America’s number one natural hazard is flooding. In the course of its history, a few States have experienced some of the most devastating floods the world has ever seen. Floods have been responsible for some of the Nation’s greatest losses – both monetary damages and human casualties. Though many of the most devastating floods date back to the early 20th century, modern flooding has had its own history of destruction.
Hurricane Katrina Flood (2005)
In August of 2005, Hurricane Katrina made landfall in New Orleans. Though an evacuation order had been given, over 100,000 residents couldn’t leave because they didn’t have access to a vehicle. Of those, 10,000 sought refuge at the Superdome Sports Stadium, while many others remained in their residences. The storm surge brought waters up to almost 30 feet, submerging as much as 80% of the city. In the aftermath, 34,000 people were rescued, while the city suffered the loss of some 2,000 lives of its residents. The area sustained $150 billion in property damage, making it one of the most costly floods in American history.
The Willamette Valley Flood (1996)
The Willamette Valley Flood remains the most destructive and deadly in Oregon’s history. Abnormally high rainfall raised water levels in early January, while a freeze and heavy snowstorm added to the precipitation level later in the month. When the weather abruptly warmed on February 6, the combination of groundwater saturation and melting snow resulted in massive flooding that extended from the Willamette Valley all the way to the coast. The Willamette River, which runs through Portland, rose to an astounding 28.5 feet and came within inches of cresting the seawall.

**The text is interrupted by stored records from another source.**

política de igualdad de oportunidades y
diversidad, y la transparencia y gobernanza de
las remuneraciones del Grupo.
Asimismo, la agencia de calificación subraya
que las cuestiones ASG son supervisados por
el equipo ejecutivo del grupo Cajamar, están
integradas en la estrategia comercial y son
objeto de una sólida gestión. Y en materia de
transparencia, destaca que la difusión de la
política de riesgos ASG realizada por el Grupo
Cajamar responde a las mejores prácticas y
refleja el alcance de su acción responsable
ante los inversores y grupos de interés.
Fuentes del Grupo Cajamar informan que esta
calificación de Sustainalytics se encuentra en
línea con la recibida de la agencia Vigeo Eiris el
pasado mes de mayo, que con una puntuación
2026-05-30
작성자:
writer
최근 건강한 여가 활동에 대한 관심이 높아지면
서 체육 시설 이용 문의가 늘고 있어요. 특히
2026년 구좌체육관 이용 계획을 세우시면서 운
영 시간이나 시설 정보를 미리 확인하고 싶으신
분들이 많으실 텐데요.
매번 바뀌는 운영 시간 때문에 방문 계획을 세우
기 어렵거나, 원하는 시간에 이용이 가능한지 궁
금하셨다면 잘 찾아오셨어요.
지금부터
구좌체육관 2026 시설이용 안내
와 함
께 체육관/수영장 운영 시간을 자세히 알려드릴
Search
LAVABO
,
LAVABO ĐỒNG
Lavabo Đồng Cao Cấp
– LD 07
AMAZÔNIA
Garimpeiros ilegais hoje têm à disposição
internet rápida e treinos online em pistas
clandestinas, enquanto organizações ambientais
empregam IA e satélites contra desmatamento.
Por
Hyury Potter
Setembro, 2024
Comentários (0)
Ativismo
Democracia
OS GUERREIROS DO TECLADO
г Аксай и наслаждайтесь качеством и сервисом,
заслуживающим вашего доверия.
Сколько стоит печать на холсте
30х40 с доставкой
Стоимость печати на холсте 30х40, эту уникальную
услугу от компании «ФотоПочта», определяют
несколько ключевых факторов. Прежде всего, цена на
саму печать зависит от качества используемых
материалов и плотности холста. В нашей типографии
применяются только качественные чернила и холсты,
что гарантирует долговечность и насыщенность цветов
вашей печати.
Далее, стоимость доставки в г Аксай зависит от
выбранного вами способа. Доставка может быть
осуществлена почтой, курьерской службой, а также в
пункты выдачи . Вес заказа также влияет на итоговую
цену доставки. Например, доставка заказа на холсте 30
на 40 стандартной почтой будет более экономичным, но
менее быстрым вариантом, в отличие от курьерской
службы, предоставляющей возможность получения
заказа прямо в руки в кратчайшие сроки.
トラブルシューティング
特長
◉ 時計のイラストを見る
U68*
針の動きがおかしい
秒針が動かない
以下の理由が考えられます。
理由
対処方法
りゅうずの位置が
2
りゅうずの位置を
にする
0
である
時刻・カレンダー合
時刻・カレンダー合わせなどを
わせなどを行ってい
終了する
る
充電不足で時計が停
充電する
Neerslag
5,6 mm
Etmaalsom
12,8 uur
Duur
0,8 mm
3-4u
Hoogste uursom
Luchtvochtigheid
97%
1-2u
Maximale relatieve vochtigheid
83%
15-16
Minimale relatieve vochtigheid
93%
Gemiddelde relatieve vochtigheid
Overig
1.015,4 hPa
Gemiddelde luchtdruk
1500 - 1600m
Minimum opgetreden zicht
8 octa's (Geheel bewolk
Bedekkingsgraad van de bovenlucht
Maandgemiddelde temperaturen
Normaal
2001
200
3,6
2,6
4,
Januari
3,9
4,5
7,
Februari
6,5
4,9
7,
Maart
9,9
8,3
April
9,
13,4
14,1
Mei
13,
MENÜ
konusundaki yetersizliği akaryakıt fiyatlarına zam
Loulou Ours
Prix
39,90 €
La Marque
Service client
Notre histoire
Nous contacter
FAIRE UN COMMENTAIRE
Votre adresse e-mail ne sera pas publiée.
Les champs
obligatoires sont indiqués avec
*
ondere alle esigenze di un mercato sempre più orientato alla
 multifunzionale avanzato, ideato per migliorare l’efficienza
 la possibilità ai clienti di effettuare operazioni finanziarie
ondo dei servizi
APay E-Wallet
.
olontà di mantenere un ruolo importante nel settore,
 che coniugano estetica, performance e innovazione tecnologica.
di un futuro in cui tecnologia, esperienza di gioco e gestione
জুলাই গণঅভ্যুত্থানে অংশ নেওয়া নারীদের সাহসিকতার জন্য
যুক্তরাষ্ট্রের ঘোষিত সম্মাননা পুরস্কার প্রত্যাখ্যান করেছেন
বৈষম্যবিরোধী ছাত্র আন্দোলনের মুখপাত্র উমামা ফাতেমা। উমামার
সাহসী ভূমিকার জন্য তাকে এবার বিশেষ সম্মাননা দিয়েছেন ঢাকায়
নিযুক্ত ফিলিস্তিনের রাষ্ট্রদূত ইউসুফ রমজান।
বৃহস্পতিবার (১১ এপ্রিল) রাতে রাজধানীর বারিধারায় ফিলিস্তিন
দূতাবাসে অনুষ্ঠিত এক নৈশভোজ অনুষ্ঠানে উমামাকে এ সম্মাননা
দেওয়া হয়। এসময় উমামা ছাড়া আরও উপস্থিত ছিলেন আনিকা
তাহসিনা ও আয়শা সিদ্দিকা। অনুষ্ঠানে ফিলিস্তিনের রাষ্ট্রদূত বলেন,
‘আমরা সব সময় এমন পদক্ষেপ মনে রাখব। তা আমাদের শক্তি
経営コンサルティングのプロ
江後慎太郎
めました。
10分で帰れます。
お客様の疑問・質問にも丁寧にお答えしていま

In total, the city displaced 3,000 citizens from their homes and the Pacific Northwest suffered $500 million in property damage.
The North California Floods (1995)
Tropical storm “El Nino” brought record-breaking rainfall to Northern California in the first few months of 1995. Up 20 inches of precipitation dumped on the area in a single day. Similar rainfalls continued for nearly 3 months, swelling rivers and flooding the northern part of The Golden State. 27 lives were lost and the flooding caused $4.29 billion in property damage. Some towns, including Roseville and Rio Linda, were completely destroyed.
Mississippi River Flood (1993)
Also known as The Great Flood of 1993, persistent storms resulted in floods that ravaged the area surrounding the Mississippi and Missouri rivers for five months. Due to long-lasting flooding, many areas were unable to receive the help they needed for months. The area sustained high property damage – estimated between $15 and $20 billion. However, the slow but steady increase of water levels meant that relatively few lives were lost – 32 – compared to storms with similar costs in property damage.
Failure of Laurel Run Dam (1977)
Not all flooding is weather-related, as the 1977 catastrophic failure of the Laurel Run Dam in Johnstown, Pennsylvania reminds us. That spring, a deluge of rain hit the area causing the Laurel Run Dam, an old earthen dam completed in the year 1919, to fail. It released over 100 million gallons of water into the local area, which spilled over other dams and caused a chain reaction of failures. In the end, over 80 people died. The area sustained $213 million in property damage. And the area’s long-standing reputation as “flood free” was shown to be a myth.